(RECORDS SUPPLIED)
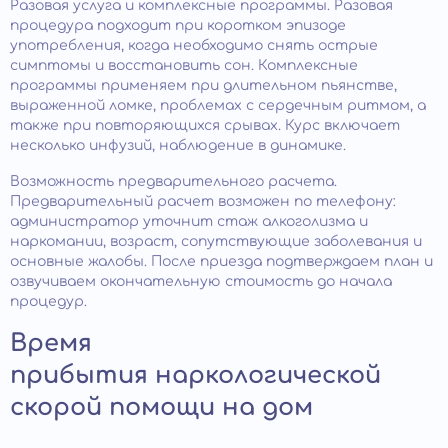
Разовая услуга и комплексные программы. Разовая
процедура подходит при коротком эпизоде
употребления, когда необходимо снять острые
симптомы и восстановить сон. Комплексные
программы применяем при длительном пьянстве,
выраженной ломке, проблемах с сердечным ритмом, а
также при повторяющихся срывах. Курс включает
несколько инфузий, наблюдение в динамике.
Возможность предварительного расчета.
Предварительный расчет возможен по телефону:
администратор уточнит стаж алкоголизма и
наркомании, возраст, сопутствующие заболевания и
основные жалобы. После приезда подтверждаем план и
озвучиваем окончательную стоимость до начала
процедур.
Время
прибытия наркологической
скорой помощи на дом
(End RECORDS SUPPLIED)
§ WHAT YOU NEED TO DO:
The pictures are not part of the copy. Retype everything else in the entries exactly.

§ REPLY TO THE TASK:
Разовая услуга и комплексные программы. Разовая
процедура подходит при коротком эпизоде
употребления, когда необходимо снять острые
симптомы и восстановить сон. Комплексные
программы применяем при длительном пьянстве,
выраженной ломке, проблемах с сердечным ритмом, а
также при повторяющихся срывах. Курс включает
несколько инфузий, наблюдение в динамике.
Возможность предварительного расчета.
Предварительный расчет возможен по телефону:
администратор уточнит стаж алкоголизма и
наркомании, возраст, сопутствующие заболевания и
основные жалобы. После приезда подтверждаем план и
озвучиваем окончательную стоимость до начала
процедур.
Время
прибытия наркологической
скорой помощи на дом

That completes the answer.